Negotiated cash fed cattle trade was mainly steady through late Friday afternoon at $110-$112/cwt. on a live basis and at $174-$175 in the beef. Trade remained undeveloped in the Southern Plains.
Steady cash and surging Lean Hog futures helped cap pressure in Cattle futures.
Other than narrowly mixed through the front four contracts, Live Cattle futures closed an average of 36¢ higher.
Except for 12¢ lower in Jan, Feeder Cattle futures closed an average of 45¢ higher.
Wholesale beef values were steady to weak on light to moderate demand and moderate offerings, according to the Agricultural Marketing Service.
Choice boxed beef cutout value was 61¢ lower Friday afternoon at $203.25/cwt. Select was 24¢ lower at $191.74.
Major U.S. financial indices closed sharply lower again Friday, pressured by higher interest rates and fewer jobs than expected in the monthly employment report.
Total non-farm employment increased by 134,000 in September as the nation’s unemployment rate decline 0.2% to 3.7%. Average hourly earnings are 73¢ higher (+28%) over the year to $27.24/hour.
The Dow Jones Industrial Average closed 180 points lower. The S&P 500 closed 16 points lower. The NASDAQ was down 91 points.
The United States-Mexico-Canada Agreement (USMCA) announced last week offers added market certainty, but leaves some tariffs in place.
“Canada and Mexico are the first and third largest export markets for U.S. agriculture, accounting for more than a quarter of all U.S. agriculture exports,” said Dan Kowalski, vice president of CoBank’s Knowledge Exchange Division (KED). “This agreement will advance the ball for some sectors, but for others, the deal represents a return to the status quo. Market access gains will be modest, but we expect the increased certainty to boost domestic and cross-border investment. However, Canada and Mexico still have tariffs in place that affect the U.S. dairy, pork and beef sectors. U.S. agriculture will have much more to celebrate when those barriers are removed.”

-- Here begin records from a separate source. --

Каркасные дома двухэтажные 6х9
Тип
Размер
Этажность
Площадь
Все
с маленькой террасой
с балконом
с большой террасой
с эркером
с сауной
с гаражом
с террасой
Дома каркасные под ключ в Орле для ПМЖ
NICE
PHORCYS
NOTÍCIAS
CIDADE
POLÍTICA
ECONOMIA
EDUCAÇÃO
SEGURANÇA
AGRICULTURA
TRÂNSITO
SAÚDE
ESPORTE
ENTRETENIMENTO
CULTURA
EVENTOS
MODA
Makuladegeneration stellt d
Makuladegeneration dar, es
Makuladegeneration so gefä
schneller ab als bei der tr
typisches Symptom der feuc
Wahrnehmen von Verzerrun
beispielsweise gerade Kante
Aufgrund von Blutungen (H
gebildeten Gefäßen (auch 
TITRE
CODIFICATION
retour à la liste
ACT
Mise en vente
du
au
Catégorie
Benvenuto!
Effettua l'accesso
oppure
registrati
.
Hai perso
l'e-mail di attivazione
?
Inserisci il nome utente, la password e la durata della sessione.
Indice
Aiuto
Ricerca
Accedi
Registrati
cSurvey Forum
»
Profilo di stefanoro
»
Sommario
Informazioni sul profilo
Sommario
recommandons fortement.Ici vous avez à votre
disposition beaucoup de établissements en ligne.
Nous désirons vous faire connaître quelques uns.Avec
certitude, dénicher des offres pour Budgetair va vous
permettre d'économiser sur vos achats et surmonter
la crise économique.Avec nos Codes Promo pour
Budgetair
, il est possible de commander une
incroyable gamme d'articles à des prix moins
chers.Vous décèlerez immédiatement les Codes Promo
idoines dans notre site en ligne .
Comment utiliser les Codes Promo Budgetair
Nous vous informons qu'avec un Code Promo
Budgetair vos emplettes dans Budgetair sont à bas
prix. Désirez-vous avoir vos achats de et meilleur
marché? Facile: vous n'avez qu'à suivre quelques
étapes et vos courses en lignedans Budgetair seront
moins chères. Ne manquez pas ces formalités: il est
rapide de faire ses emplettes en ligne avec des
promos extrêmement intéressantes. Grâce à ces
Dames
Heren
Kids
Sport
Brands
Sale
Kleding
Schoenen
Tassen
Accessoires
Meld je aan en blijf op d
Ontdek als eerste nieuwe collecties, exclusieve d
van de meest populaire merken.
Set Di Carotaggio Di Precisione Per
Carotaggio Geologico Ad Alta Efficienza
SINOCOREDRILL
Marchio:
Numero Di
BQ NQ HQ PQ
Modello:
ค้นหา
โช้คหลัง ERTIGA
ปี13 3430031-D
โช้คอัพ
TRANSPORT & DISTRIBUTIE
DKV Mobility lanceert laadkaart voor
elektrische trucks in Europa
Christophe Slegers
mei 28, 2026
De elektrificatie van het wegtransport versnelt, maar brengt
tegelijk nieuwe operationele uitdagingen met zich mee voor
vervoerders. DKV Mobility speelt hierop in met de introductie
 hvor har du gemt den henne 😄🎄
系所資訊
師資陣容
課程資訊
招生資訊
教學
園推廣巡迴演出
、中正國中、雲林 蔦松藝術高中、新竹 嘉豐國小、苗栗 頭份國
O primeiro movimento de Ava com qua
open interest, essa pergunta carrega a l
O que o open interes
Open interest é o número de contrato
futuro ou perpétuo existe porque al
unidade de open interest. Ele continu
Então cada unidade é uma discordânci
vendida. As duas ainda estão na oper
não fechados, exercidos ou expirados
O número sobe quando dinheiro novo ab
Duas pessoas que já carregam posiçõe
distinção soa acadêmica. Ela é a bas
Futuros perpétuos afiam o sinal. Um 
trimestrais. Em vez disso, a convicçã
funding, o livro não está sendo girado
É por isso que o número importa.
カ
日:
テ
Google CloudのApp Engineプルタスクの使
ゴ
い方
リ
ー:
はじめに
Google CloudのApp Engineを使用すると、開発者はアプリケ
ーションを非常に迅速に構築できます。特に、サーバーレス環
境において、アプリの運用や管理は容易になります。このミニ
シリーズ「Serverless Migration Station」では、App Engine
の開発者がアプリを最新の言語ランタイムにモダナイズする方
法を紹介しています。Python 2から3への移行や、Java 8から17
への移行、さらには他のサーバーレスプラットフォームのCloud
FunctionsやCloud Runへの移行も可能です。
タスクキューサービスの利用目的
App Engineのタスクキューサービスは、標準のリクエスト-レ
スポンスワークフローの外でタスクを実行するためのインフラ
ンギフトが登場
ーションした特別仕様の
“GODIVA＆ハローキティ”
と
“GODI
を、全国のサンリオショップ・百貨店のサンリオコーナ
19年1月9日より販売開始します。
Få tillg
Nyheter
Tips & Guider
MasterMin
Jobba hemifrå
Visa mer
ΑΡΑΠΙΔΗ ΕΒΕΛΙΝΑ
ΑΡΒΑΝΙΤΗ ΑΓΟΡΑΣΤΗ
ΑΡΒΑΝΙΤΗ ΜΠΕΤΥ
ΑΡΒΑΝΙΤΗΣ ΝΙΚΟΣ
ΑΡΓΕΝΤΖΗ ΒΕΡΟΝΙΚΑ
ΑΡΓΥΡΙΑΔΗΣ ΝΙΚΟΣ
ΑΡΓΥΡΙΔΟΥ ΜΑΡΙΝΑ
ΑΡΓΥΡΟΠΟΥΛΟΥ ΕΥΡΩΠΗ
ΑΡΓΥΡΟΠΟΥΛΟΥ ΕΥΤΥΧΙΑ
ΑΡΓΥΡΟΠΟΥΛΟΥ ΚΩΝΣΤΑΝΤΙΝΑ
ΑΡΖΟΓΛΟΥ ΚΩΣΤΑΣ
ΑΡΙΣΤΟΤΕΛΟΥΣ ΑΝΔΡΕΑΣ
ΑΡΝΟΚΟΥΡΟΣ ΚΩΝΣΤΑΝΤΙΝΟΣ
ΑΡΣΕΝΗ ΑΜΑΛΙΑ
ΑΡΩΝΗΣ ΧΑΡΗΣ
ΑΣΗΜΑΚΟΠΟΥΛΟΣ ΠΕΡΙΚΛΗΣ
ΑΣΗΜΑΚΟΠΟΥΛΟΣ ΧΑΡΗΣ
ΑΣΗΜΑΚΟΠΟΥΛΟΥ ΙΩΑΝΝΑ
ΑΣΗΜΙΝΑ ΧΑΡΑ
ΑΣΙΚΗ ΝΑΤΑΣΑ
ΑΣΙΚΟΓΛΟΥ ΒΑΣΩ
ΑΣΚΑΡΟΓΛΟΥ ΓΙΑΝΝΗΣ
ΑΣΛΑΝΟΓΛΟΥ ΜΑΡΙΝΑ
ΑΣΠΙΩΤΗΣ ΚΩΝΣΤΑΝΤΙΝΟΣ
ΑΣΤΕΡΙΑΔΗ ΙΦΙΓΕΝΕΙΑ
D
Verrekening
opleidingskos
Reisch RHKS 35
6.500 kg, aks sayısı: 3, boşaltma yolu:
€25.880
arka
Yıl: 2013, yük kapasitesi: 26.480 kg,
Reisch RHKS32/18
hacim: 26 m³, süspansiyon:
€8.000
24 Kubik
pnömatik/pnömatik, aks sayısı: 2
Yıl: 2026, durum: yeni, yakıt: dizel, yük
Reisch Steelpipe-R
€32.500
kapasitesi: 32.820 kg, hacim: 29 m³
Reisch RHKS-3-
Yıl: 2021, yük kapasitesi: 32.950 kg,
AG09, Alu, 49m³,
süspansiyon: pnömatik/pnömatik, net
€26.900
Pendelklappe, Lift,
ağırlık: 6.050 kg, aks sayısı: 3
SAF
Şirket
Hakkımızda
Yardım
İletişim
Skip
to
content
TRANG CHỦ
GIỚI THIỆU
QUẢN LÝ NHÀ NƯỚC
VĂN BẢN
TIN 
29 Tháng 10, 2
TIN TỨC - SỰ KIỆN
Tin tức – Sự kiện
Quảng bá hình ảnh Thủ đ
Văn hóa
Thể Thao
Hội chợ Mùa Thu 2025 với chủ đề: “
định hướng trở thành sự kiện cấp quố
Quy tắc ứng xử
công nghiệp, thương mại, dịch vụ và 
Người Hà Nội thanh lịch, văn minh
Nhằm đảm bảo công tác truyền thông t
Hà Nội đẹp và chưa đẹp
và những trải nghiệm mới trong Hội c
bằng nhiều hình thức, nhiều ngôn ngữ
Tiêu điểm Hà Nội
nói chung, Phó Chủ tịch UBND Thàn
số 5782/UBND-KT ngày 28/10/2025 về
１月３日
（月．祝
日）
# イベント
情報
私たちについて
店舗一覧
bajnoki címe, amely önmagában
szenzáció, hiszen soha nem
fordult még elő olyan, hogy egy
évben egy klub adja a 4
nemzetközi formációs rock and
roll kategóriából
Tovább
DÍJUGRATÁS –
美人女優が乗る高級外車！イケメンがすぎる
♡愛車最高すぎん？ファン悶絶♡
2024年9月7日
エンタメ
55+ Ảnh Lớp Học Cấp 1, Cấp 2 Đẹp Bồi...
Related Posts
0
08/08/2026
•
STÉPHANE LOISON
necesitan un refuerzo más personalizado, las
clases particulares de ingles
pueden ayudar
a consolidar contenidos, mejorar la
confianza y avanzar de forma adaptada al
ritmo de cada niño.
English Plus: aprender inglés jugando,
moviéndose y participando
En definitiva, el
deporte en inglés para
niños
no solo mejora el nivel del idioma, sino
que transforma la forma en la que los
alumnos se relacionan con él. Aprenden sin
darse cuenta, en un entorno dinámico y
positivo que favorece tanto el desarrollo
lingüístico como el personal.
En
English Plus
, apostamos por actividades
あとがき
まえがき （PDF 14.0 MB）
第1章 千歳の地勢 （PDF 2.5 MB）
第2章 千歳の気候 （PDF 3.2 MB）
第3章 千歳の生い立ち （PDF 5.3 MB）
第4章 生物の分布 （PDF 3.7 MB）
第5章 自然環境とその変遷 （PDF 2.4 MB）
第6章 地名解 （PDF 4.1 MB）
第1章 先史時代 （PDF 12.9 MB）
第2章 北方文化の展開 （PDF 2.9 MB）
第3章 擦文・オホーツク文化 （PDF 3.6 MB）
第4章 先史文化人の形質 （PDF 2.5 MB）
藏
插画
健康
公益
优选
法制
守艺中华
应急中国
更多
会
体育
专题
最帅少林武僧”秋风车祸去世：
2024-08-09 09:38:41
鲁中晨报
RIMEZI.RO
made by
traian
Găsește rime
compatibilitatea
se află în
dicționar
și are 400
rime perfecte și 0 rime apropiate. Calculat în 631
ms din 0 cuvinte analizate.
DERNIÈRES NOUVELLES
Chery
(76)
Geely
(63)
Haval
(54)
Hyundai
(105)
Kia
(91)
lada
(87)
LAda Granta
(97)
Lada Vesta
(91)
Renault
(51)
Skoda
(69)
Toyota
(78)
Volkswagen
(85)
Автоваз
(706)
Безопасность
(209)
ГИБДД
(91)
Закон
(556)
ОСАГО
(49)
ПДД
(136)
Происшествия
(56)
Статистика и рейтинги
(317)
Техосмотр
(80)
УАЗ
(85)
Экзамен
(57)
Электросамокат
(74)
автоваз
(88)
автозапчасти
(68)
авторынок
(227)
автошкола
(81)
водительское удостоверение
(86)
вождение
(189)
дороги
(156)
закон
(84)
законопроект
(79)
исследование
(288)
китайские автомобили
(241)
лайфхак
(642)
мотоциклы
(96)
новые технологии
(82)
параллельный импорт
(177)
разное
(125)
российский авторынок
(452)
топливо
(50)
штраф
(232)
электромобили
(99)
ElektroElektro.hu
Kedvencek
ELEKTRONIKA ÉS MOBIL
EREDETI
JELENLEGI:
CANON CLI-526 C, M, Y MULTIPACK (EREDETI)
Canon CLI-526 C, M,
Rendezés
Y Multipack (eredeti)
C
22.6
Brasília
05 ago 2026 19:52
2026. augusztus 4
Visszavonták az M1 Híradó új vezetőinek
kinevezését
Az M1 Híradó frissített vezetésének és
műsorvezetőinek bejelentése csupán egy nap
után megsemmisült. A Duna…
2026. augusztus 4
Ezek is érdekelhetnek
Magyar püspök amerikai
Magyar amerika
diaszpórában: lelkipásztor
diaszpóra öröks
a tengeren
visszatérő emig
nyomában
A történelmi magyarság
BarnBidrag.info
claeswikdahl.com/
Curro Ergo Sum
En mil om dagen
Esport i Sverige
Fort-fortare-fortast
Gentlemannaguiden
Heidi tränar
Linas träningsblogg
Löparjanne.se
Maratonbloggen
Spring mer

A new KED report—From NAFTA to USMCA—breaks down the impacts of the new agreement on U.S. agriculture by sector, and assesses the issues facing those sectors going forward.
“In many respects, the new North American free trade pact will look very similar to the old one,” according to the KED report. “It will lead to significant change in the auto industry, but changes to other industries will be marginal, including agriculture. While modest, the vast majority of impacts to agriculture will be positive. Access to the Canadian dairy and animal protein sectors will improve, and more importantly, the risk of NAFTA being dismantled will be eliminated.
This will clear the way for domestic investment that is dependent on cross-border demand, as well as cross-border investment by firms that are active in two or all three of the markets.
“The modest benefits that U.S. agriculture will gain from USMCA, however, will continue to be overshadowed by the remaining retaliatory tariffs imposed by Mexico and Canada. The impact of Mexico’s tariffs on cheese and pork, and Canada’s tariffs on prepared beef, far outweigh the benefits laid out in USMCA. Therefore, an agreement on steel and aluminum trade, whenever it is struck, will offer much more for U.S. agriculture to celebrate.”